After 15 years in the big city, it took me a couple months to shut down my life there. I stopped going to the little town on weekends because I wanted to savor every last moment in the place I'd made my home. My husband and I didn't see each other for most of that time -- the longest stretch of our courtship we spent apart. He came to visit a couple of weekends for parties, but mostly we kept our distance. We stopped having our hours-long phone conversations and daily e-mail banter. Our exchanges were terse and to the point. I kept him updated on my progress, but he made it clear that he didn't want to hear about how hard any of this was for me.
By the time moving day came, I was ready to go, if for no other reason, than to put the long goodbye behind me. I figured that the big chill that had been growing between us would thaw once I was in the little town. I would get established in a routine at work, we would find a house, and I would start making connections in my new community. If only...
Even though I had almost two months lead-time, they weren't ready for me at my new job. After a couple days orientation, I found myself with nothing to do but surf the Internet and read the paper. When I approached my boss about giving me something constructive to do, he confessed that he had failed to properly plan for my position, and that I wouldn't be able to start anything until the beginning of the fiscal year. Which meant another six weeks of staring at a database that wouldn't do me any good without a travel budget. So much for a routine.
Things were not much better at home. My husband accused me of being clingy, needy, weepy, and just plain in the way. My being there full time disrupted his routine, and he resented that he felt responsible for me. We argued over the littlest things -- like how I put my knives on the kitchen counter in a way that purposefully messed with the flow he'd created, or how he was deliberately ruining my hand-washables by throwing them in the machine with everything else. By the time I'd been there three weeks, we were walking on eggshells around each other, unsure what the trigger would be that set either of us off. Somewhere in there, we stopped having sex.

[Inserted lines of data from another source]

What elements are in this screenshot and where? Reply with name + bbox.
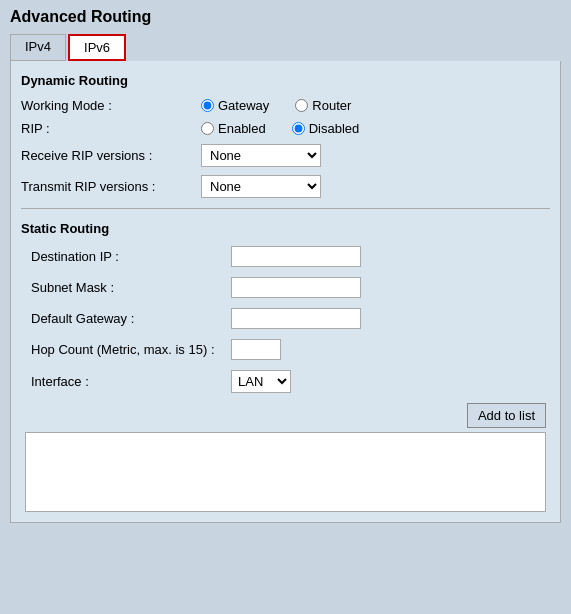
gateway-radio[interactable] (201, 99, 214, 112)
default-gateway-input[interactable] (231, 308, 361, 329)
rip-row: RIP : Enabled Disabled (21, 121, 550, 136)
section-divider (21, 208, 550, 209)
working-mode-label: Working Mode : (21, 98, 201, 113)
rip-disabled-option: Disabled (292, 121, 360, 136)
router-label: Router (312, 98, 351, 113)
hop-count-row: Hop Count (Metric, max. is 15) : (21, 339, 550, 360)
rip-enabled-label: Enabled (218, 121, 266, 136)
router-option: Router (295, 98, 351, 113)
static-routing-title: Static Routing (21, 221, 550, 236)
working-mode-options: Gateway Router (201, 98, 371, 113)
interface-label: Interface : (31, 374, 231, 389)
subnet-mask-row: Subnet Mask : (21, 277, 550, 298)
destination-ip-input[interactable] (231, 246, 361, 267)
router-radio[interactable] (295, 99, 308, 112)
rip-enabled-option: Enabled (201, 121, 266, 136)
rip-label: RIP : (21, 121, 201, 136)
destination-ip-label: Destination IP : (31, 249, 231, 264)
rip-disabled-radio[interactable] (292, 122, 305, 135)
add-to-list-row: Add to list (21, 403, 550, 428)
add-to-list-button[interactable]: Add to list (467, 403, 546, 428)
rip-enabled-radio[interactable] (201, 122, 214, 135)
rip-options: Enabled Disabled (201, 121, 379, 136)
hop-count-input[interactable] (231, 339, 281, 360)
subnet-mask-input[interactable] (231, 277, 361, 298)
subnet-mask-label: Subnet Mask : (31, 280, 231, 295)
receive-rip-label: Receive RIP versions : (21, 148, 201, 163)
transmit-rip-row: Transmit RIP versions : None (21, 175, 550, 198)
tab-ipv6[interactable]: IPv6 (68, 34, 126, 61)
static-routing-section: Static Routing Destination IP : Subnet M… (21, 219, 550, 512)
main-panel: Dynamic Routing Working Mode : Gateway R… (10, 61, 561, 523)
interface-select[interactable]: LAN WAN (231, 370, 291, 393)
default-gateway-row: Default Gateway : (21, 308, 550, 329)
destination-ip-row: Destination IP : (21, 246, 550, 267)
receive-rip-select[interactable]: None (201, 144, 321, 167)
page-wrapper: Advanced Routing IPv4 IPv6 Dynamic Routi… (0, 0, 571, 533)
tab-bar: IPv4 IPv6 (10, 34, 561, 61)
default-gateway-label: Default Gateway : (31, 311, 231, 326)
receive-rip-row: Receive RIP versions : None (21, 144, 550, 167)
interface-row: Interface : LAN WAN (21, 370, 550, 393)
transmit-rip-select[interactable]: None (201, 175, 321, 198)
rip-disabled-label: Disabled (309, 121, 360, 136)
transmit-rip-label: Transmit RIP versions : (21, 179, 201, 194)
gateway-option: Gateway (201, 98, 269, 113)
page-title: Advanced Routing (10, 8, 561, 26)
hop-count-label: Hop Count (Metric, max. is 15) : (31, 342, 231, 357)
dynamic-routing-title: Dynamic Routing (21, 73, 550, 88)
static-routes-list (25, 432, 546, 512)
gateway-label: Gateway (218, 98, 269, 113)
tab-ipv4[interactable]: IPv4 (10, 34, 66, 61)
working-mode-row: Working Mode : Gateway Router (21, 98, 550, 113)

If it hadn't been for house hunting, I probably would have gone mad. My husband started looking before I moved, but gave up in frustration because he couldn't find anything that was quite right. We were both adamant that we didn't want to live on a cul de sac in a featureless subdivision. He was torn, however, between wanting to live in one of the newly converted warehouse lofts in "downtown," and wanting to find a lake house in the country. I said I'd be happy in either place, as long as I had a decent kitchen and enough closet space for my stuff. The first place we looked at together was perfect -- on the lake with a dock for his boat, a pool for the kids, a big enough (though somewhat dated) kitchen for me, and more than enough storage space to keep our junk out of sight. Needless to say, the owners did not accept our offer.
When we lost the perfect house, he gave up. He told me that he didn't want to look any more, and that I should use my best judgment to find us a place to live. Three days later, I found the second-most perfect place. A recently-gutted and beautifully renovated row house, it was at the opposite end of the spectrum from the lake house. It had 12-foot ceilings, a beautifully modern kitchen, hardwood floors throughout, enough bedrooms that none of the kids would have to share, gas logs in the fireplaces, a Jacuzzi tub in the master bathroom, walk in closets.... All we'd have to do was change the paint in a couple rooms and we were good to go.
I was a little nervous when I showed it to my husband for the first time. Keeping my fingers crossed as he wandered from room to room, upstairs and back down again, I waited for his verdict. Finally.... "I love it. You did good baby." The thaw at last!
Six weeks later, we moved in. Though I had to do most of the unpacking and organizing, it was a small price to pay for peace. What I didn't realize as I was setting up our new home, was that it wouldn't take long before he was using it when I traveled for business as an expanded version of the bachelor pad. Home sweet home, indeed.